The man later received 1 million yen in his bank account. He transferred 200,000 yen into Yamamoto’s bank account, which police view as a commission.

The government designed its relief program to be lean and nimble, so it could crank the taps open and swiftly issue payments to proprietors and companies that found themselves in financial dire straits because of the pandemic.

According to the Small and Medium Enterprise Agency, a total of 5 trillion yen for 3.83 million applications had been provided in relief aid as of Nov. 30.

But the program’s design left it weak to exploitation, and it quickly became a hotbed of corruption.

As of Nov. 30, criminal charges were being pursued against 200 or so individuals in Tokyo and 33 other prefectures in suspected fraud cases associated with the program, according to the National Police Agency.

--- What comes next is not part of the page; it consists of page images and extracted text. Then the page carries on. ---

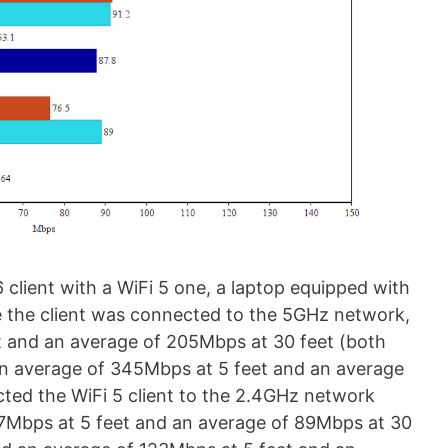
6 client with a WiFi 5 one, a laptop equipped with
le the client was connected to the 5GHz network,
t and an average of 205Mbps at 30 feet (both
n average of 345Mbps at 5 feet and an average
cted the WiFi 5 client to the 2.4GHz network
27Mbps at 5 feet and an average of 89Mbps at 30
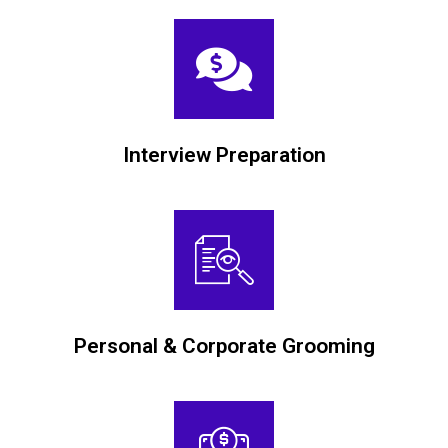
Interview Preparation
Personal & Corporate Grooming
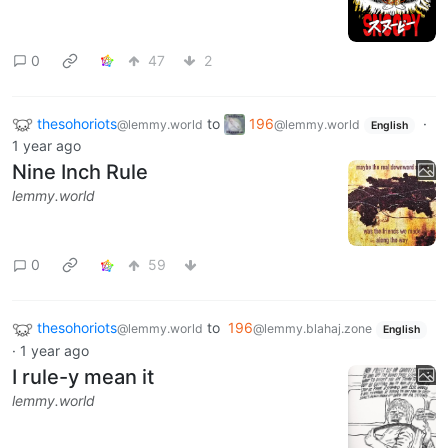
0
47
2
thesohoriots
to
196
·
@lemmy.world
@lemmy.world
English
1 year ago
Nine Inch Rule
lemmy.world
0
59
thesohoriots
to
196
@lemmy.world
@lemmy.blahaj.zone
English
·
1 year ago
I rule-y mean it
lemmy.world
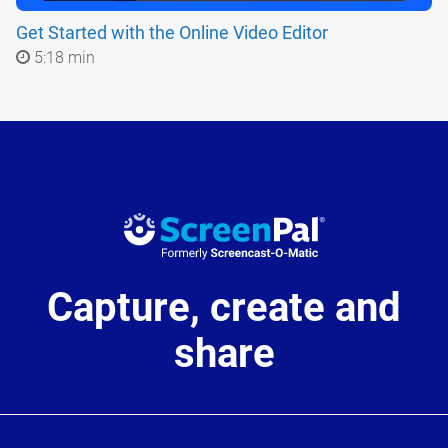
Get Started with the Online Video Editor
5:18 min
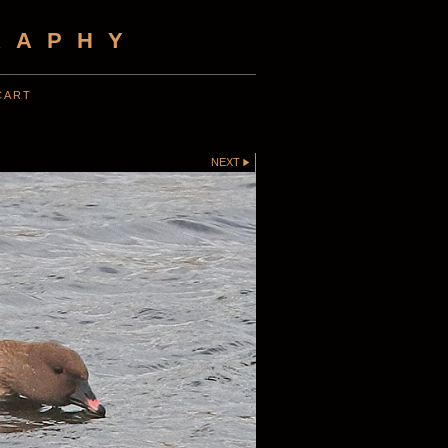
RAPHY
CART
NEXT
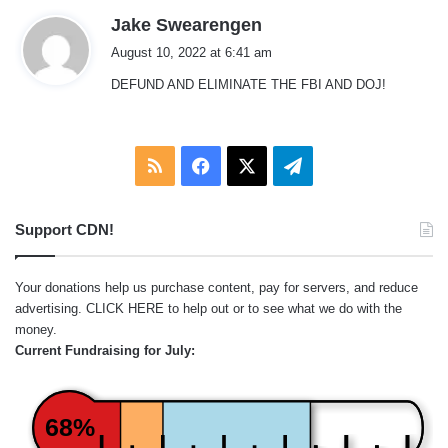
s
Jake Swearengen
a
August 10, 2022 at 6:41 am
y
DEFUND AND ELIMINATE THE FBI AND DOJ!
s
:
RSS
Facebook
X
Telegram
Support CDN!
Your donations help us purchase content, pay for servers, and reduce
advertising.
CLICK HERE
to help out or to see what we do with the
money.
Current Fundraising for July:
68%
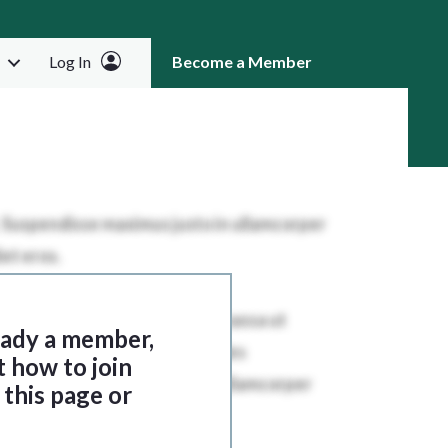
Log In
Become a Member
RCH
ready a member,
t how to join
this page or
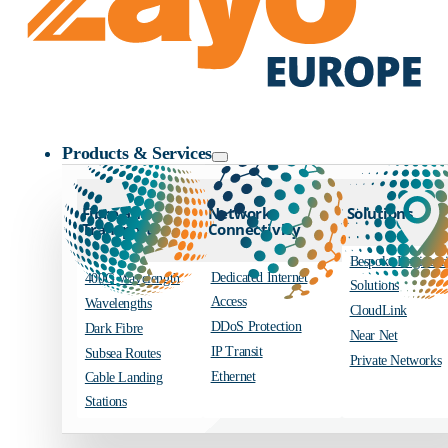
Zayo Logo
Products & Services
Fibre and
Network
Solutions
Transport
Connectivity
Bespoke Engineer
Dedicated Internet
400G Wavelength
Solutions
Access
Wavelengths
CloudLink
DDoS Protection
Dark Fibre
Near Net
IP Transit
Subsea Routes
Private Networks
Ethernet
Cable Landing
Stations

The suspects include company employees, college students and gang members.

The damage is estimated to total 146 million yen.

The Small and Medium Enterprise Agency began to see a spike in the number of consultations from aid recipients as the number of arrests increased over people cheating the program.

There were 8,961 offers to return relief money as of Nov. 26. Of this, the money from 4,728 cases totaling about 5 billion yen has been returned to the government.

The Ministry of Economy, Trade and Industry said it will not impose a 20-percent penalty on individuals who have cheated the system if they voluntarily return the money before any investigations into the receipt of the funds are held.